• [Work item] Pick every line out of the entries below that has the string "Summer", and copy it.

• [Source records]
'''
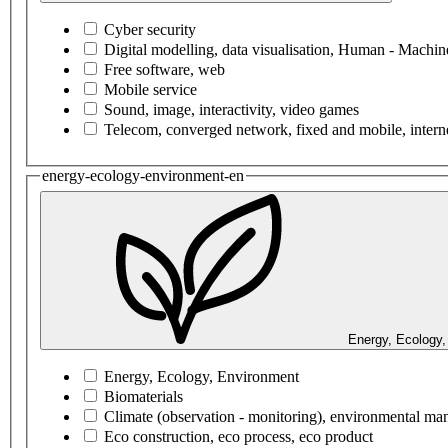
Cyber security
Digital modelling, data visualisation, Human - Machine
Free software, web
Mobile service
Sound, image, interactivity, video games
Telecom, converged network, fixed and mobile, interne
energy-ecology-environment-en
Energy, Ecology,
Energy, Ecology, Environment
Biomaterials
Climate (observation - monitoring), environmental m
Eco construction, eco process, eco product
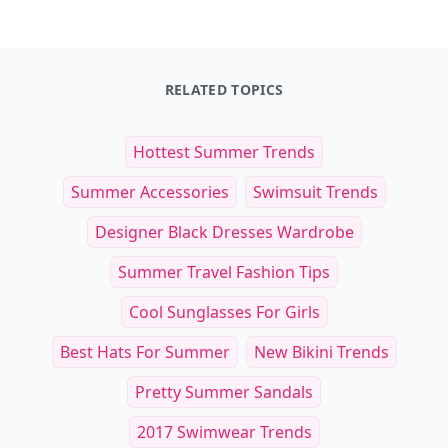
RELATED TOPICS
Hottest Summer Trends
Summer Accessories
Swimsuit Trends
Designer Black Dresses Wardrobe
Summer Travel Fashion Tips
Cool Sunglasses For Girls
Best Hats For Summer
New Bikini Trends
Pretty Summer Sandals
2017 Swimwear Trends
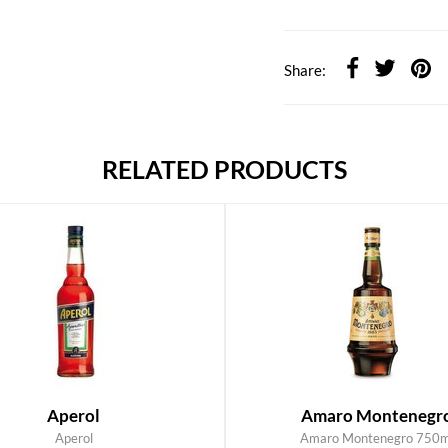
Share:
RELATED PRODUCTS
Aperol
Amaro Montenegr
Aperol
Amaro Montenegro 750m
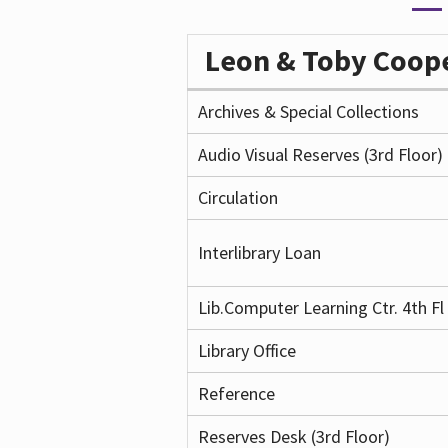
Leon & Toby Coo
Archives & Special Collections
Audio Visual Reserves (3rd Floor)
Circulation
Interlibrary Loan
Lib.Computer Learning Ctr. 4th Fl
Library Office
Reference
Reserves Desk (3rd Floor)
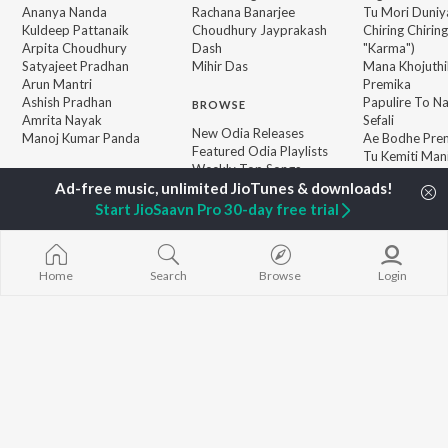
Ananya Nanda
Rachana Banarjee
Tu Mori Duniy
Kuldeep Pattanaik
Choudhury Jayprakash
Chiring Chirin
Arpita Choudhury
Dash
"Karma")
Satyajeet Pradhan
Mihir Das
Mana Khojuthi
Arun Mantri
Premika
Ashish Pradhan
Papulire To N
BROWSE
Amrita Nayak
Sefali
New Odia Releases
Manoj Kumar Panda
Ae Bodhe Pre
Featured Odia Playlists
Tu Kemiti Man
Weekly Top Songs
Ahe Nila Saila
Top Artists
Top Charts
Start JioSaavn Pro 30-day free trial
Top Odia Radios
Home
Search
Browse
Login
JioSaavn Pro
JioSaavn for iOS
JioSaavn for Android
New Relea
©
2026
Saavn Media Limited All rights reserved.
'''
• [Task answer]
Hottest Summer Trends
Summer Accessories
Summer Travel Fashion Tips
Best Hats For Summer
Pretty Summer Sandals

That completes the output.